Je pensais à des grandes formes, réfléchir à une nouvelle dramaturgie, traiter de choses qui n’avaient pas encore été traitées chorégraphiquement. Et l’idée du film Les Ailes du Désir de Wim Wenders m’est venue. Wim Wenders s’est servi de l’imaginaire des anges pour montrer la simple beauté et l’émerveillement d’être en vie de façon humaine : pouvoir goûter, toucher, sentir, désirer, même si pour cela il faut renoncer à l’éternité. Ma création ne sera pas une transcription du film, mais il va lui rendre hommage, en tirer l’essence et vraiment parler de ce goût de vivre, de l’incarnation.
Il y a aura deux actes. Le premier acte reprend la trame du film, avec les mêmes personnages, les grandes scènes, de manière pas forcément linéaire. Le film se termine sur un « À suivre« , la deuxième partie sera donc le « Après », même si on ne va pas continuer à raconter l’histoire de ce couple. Il s’agit plutôt de montrer que la danse peut traduire ce goût de vivre, avec toutes les difficultés de la vie. Quand on danse, on joue de l’apesanteur, on prend un plaisir immense, mais on peut chuter aussi, on se fait mal constamment. Parler du goût de vivre, c’est prendre à bras-le-corps la vie dans toutes ses aspérités.
Est-ce que la période que nous vivons s’immisce dans cette création ?
Je ne sais pas si c’est le confinement qui m’a amené à ça, mais j’ai réalisé que personne ne se touchera dans le premier acte. Il y aura des rapports entre humains et anges, mais les anges ne pourront qu’accompagner les humains, en essayant de les frôler. Même lors d’une scène de rue, avec beaucoup de monde en scène, il s’agit plutôt de montrer la solitude. Je ne peux pas dire comment cette idée est arrivée, mais quand j’en ai pris conscience, j’ai eu envie de m’imposer cette contrainte.

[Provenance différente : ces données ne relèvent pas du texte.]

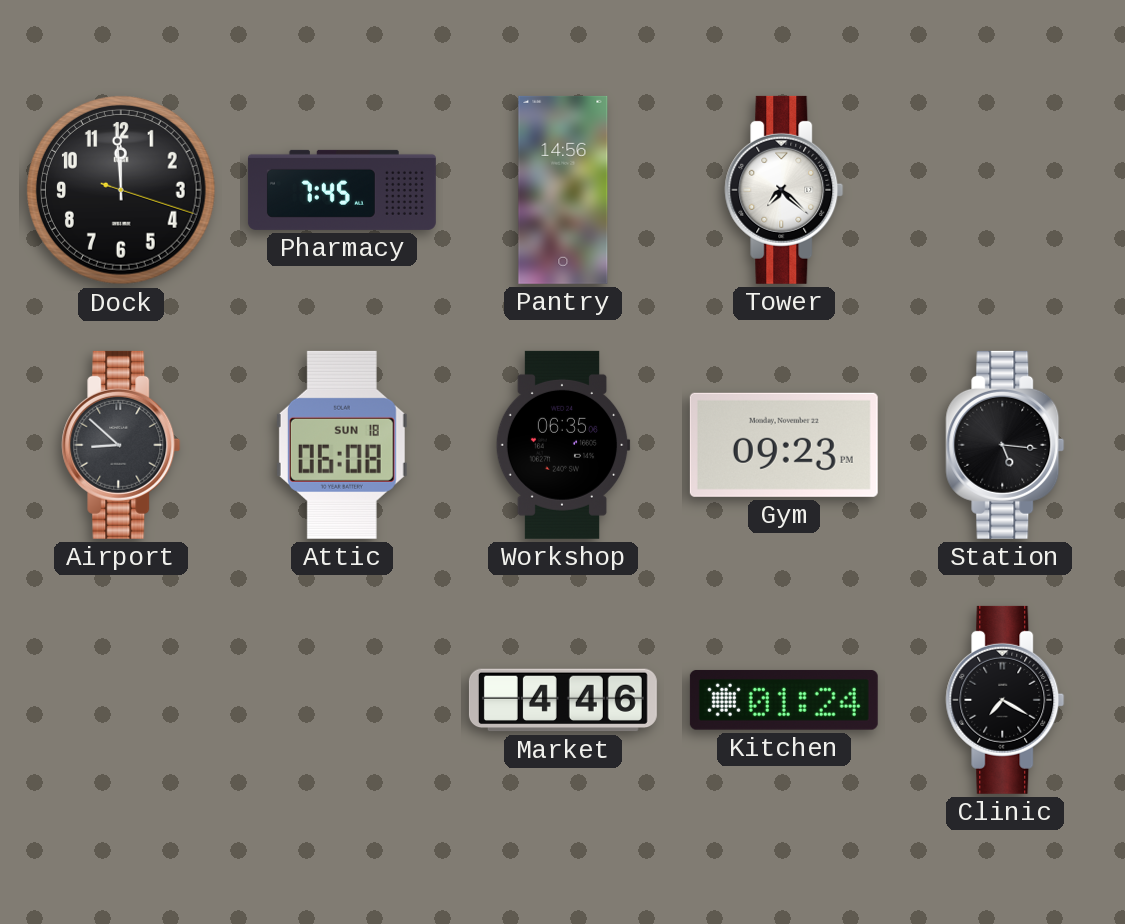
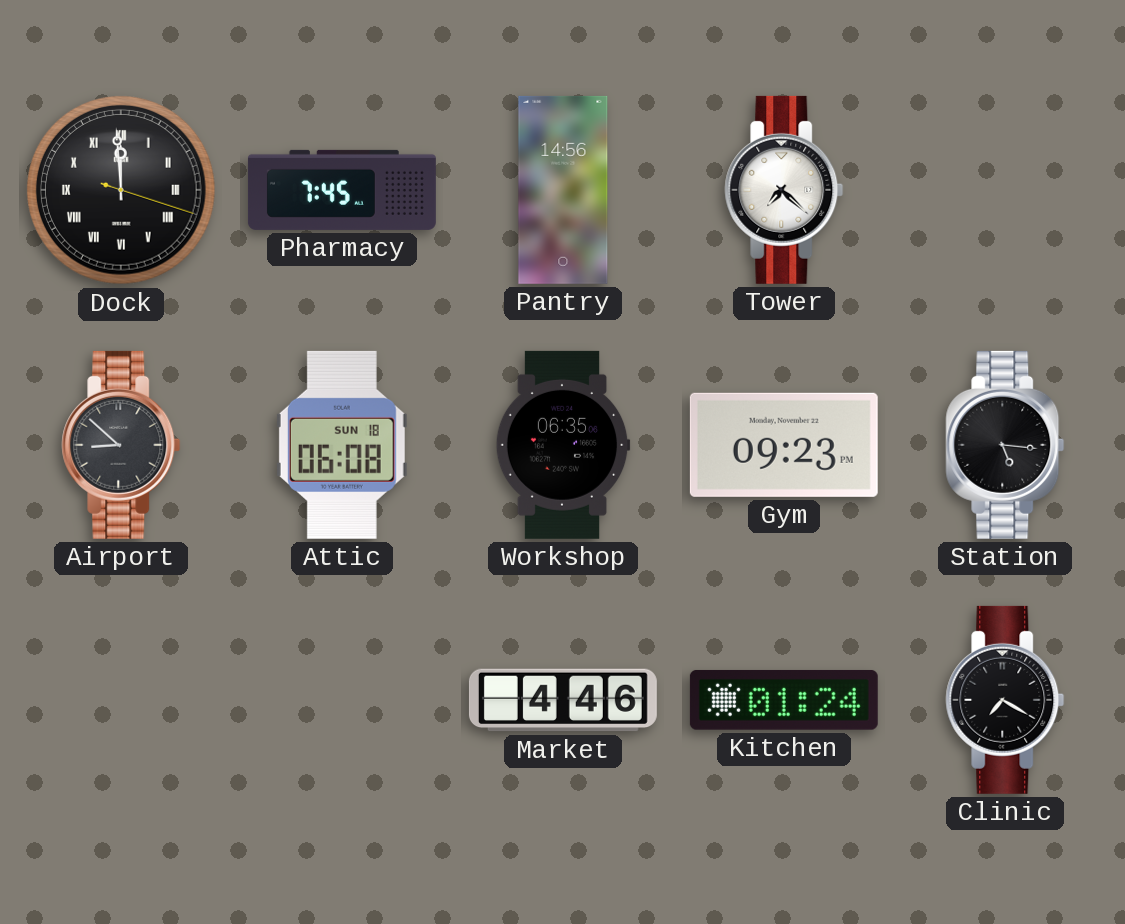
Dock numerals: Arabic -> Roman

Cet isolement nous empêche de voir nos proches, de se prendre dans les bras, de s’embrasser, il y a une impossibilité de rencontres. Tout ça m’inspire.
De façon plus générale, en tant que chorégraphe, que vous inspire ce que nous vivons ?

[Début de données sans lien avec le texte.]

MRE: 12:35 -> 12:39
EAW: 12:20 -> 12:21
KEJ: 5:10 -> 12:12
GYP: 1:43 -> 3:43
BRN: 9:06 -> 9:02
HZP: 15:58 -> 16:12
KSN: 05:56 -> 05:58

Tout ça ne m’inspire pas une dramaturgie linéaire de raconter un confinement. Mais ça rentre dans mon travail parce que je m’interroge toujours sur le corps. Nous sommes dans une civilisation qui ne craint plus la mort, nous ne voyons plus les malades, on ne meurt plus chez soi mais à l’hôpital. Nous sommes dans une espèce de légèreté, même par rapport à notre santé. Et cette pandémie nous rappelle notre fragilité. C’est presque insupportable de se dire qu’un virus peut nous empêcher de faire tout ça. Nous sommes des êtres sociaux, nous ne sommes pas faits pour être enfermés, il y a le besoin essentiel du corps des autres. Cet isolement nous empêche de voir nos proches, de se prendre dans les bras, de s’embrasser, il y a une impossibilité de rencontres. Tout ça m’inspire.
Aujourd’hui, les théâtres vivent dans l’incertitude. Comment travailler à une création sans savoir si elle pourra être donnée face au public ?

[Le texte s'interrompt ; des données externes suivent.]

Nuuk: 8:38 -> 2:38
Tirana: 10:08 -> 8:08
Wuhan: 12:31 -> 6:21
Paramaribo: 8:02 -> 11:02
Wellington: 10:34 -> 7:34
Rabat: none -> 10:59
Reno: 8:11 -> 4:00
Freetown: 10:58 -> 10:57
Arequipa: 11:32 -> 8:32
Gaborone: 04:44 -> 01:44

Je ne sais pas si on arrive à en faire abstraction. Je ne pense pas, c’est là. Mon travail de chorégraphe, ce qui m’enthousiasme vraiment, se fait en studio, avec les corps. Nous sommes en train de travailler sur un projet de captation si le spectacle ne peut être donné en janvier, mais ce n’est pas l’objectif final du travail. De toute façon, ce spectacle sera dansé, à un moment ou à un autre, quand ça sera possible. La motivation est donc intacte, nous allons aller jusqu’au bout du processus.